===== Data section

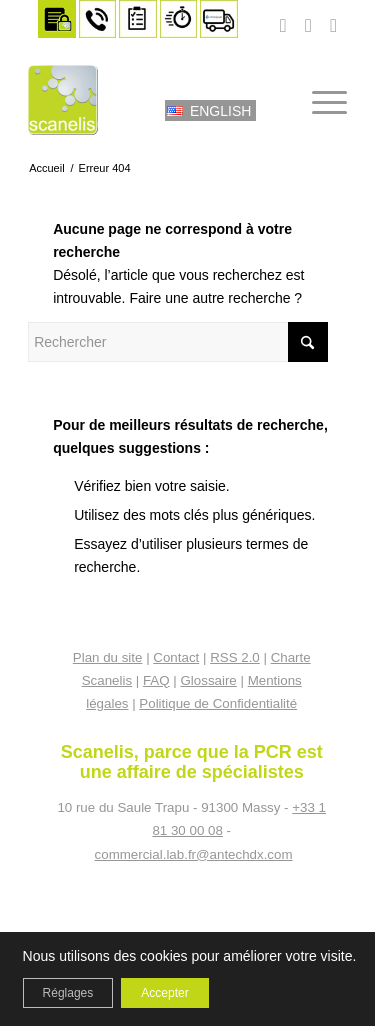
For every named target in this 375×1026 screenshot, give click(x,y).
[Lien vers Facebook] (308, 26)
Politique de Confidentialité (218, 703)
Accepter (164, 993)
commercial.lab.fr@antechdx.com (194, 854)
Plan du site (108, 657)
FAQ (156, 680)
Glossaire (208, 680)
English (220, 111)
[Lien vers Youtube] (283, 26)
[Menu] (319, 100)
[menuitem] (57, 19)
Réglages (68, 993)
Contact (176, 657)
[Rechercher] (272, 100)
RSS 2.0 (235, 657)
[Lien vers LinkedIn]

==========

▸ Work required
Read through the entries above and copy each line that has the string "vers" in it.

▸ Exercise response
[Lien vers Facebook] (308, 26)
[Lien vers Youtube] (283, 26)
[Lien vers LinkedIn]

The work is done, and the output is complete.